Task objective: Below are the lines to check; count those holding the string "professionnels" and give only the number.

======== Given entries

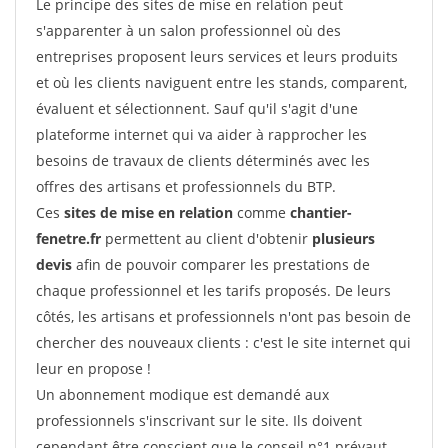
Le principe des sites de mise en relation peut
s'apparenter à un salon professionnel où des
entreprises proposent leurs services et leurs produits
et où les clients naviguent entre les stands, comparent,
évaluent et sélectionnent. Sauf qu'il s'agit d'une
plateforme internet qui va aider à rapprocher les
besoins de travaux de clients déterminés avec les
offres des artisans et professionnels du BTP.
Ces
sites de mise en relation
comme
chantier-
fenetre.fr
permettent au client d'obtenir
plusieurs
devis
afin de pouvoir comparer les prestations de
chaque professionnel et les tarifs proposés. De leurs
côtés, les artisans et professionnels n'ont pas besoin de
chercher des nouveaux clients : c'est le site internet qui
leur en propose !
Un abonnement modique est demandé aux
professionnels s'inscrivant sur le site. Ils doivent
cependant être conscient que le conseil n°1 prévaut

================

Answer for the task: 3